At one point last week, some municipalities saw their borrowing costs spike, with the interest rate shooting to 10 percent, a massive jump from the under 1 percent rates available earlier in March, said Emily Brock, a director at the Government Finance Officers Association.

“There’s just nobody there to buy the bonds,” Brock said. “We want the federal government to enter that market and start to buy.”

Americans also pulled a historic amount — $24 billion — in physical cash from ATMs and bank branches, Deutsche Bank reported, an indication of just how worried people are. On top of that, prime money market funds, one of the closest equivalents to cash, lost 11 percent of their total assets as big institutional investors fled.

Even trading of mortgage securities, also considered a safe-haven asset, nearly froze in recent days from panic selling. As clients called and wanted their money back, investment managers were forced to sell. This triggered a run on real estate investment trusts, said Walt Schmidt of FHN Financial, which exacerbated the selling because these companies are typically levered, meaning they are borrowing to invest $5 for every $1 an investor puts in the fund.

Credit markets improved slightly Monday after the Fed’s latest action, but investors remain hesitant to invest until Congress gives companies and households a cash injection to help pay their bills.

“The Fed has done historical amounts to support for the financial markets, but really, the next step has to be on the fiscal side,” said Neal Epstein, a senior credit officer at Moody’s.

Small-business owners are also having a hard time getting the money they need. Half of small businesses have less than 15 days worth of cash on hand, according to the JPMorgan Chase Institute, meaning they need access to capital soon.

The Fed has acted at a lightning-quick pace to keep money flowing in the economy.
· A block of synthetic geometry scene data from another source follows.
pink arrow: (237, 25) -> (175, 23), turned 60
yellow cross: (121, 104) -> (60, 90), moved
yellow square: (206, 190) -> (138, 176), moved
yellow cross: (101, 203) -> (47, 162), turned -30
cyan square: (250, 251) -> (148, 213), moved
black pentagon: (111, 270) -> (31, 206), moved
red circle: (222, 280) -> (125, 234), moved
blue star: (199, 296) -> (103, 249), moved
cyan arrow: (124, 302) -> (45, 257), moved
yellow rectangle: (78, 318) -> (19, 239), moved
Last week, the central bank slashed interest rates to zero and gave banks access to loans at a record-low 0.25 percent rate. The Fed also said it would do at least $700 billion in new bond purchases, but it is indicating a willingness to do a lot more than that.

This week alone, the Fed plans daily purchases of $75 billion worth of Treasury securities and $50 billion worth of mortgage-backed securities. Some of the purchases will be commercial mortgage-backed securities, an effort to ease the strain as malls and other retail hubs look increasingly at risk of bankruptcy.

"The Fed is just going to keep trying things until something works,” said Eric Stein, vice president of Eaton Vance Management and a former staffer on the New York Fed’s markets desk in 2007-2008. “My belief is that we will see much more in the weeks and months to come.”

In addition to buying more bonds, a policy known as “quantitative easing,” or QE, the Fed is relaunching programs to support corporate and household debt. One is the Term Asset-Backed Securities Loan Facility, which helps the market for student loans, auto loans, credit card loans and loans backed by the Small Business Administration.

All of these efforts are meant to provide ample “bridge financing,” Fed officials said.

Treasury Secretary Steven Mnuchin said he is working closely with the Fed and Congress to ensure that small businesses get the loans they need quickly to survive. Legislation in Congress would enable small businesses with 500 or fewer employees to get a Small Business Administration loan of about two months of payroll and some overhead expenses.

“This is a team effort to kill this virus and provide economic relief,” Mnuchin said on Fox Business.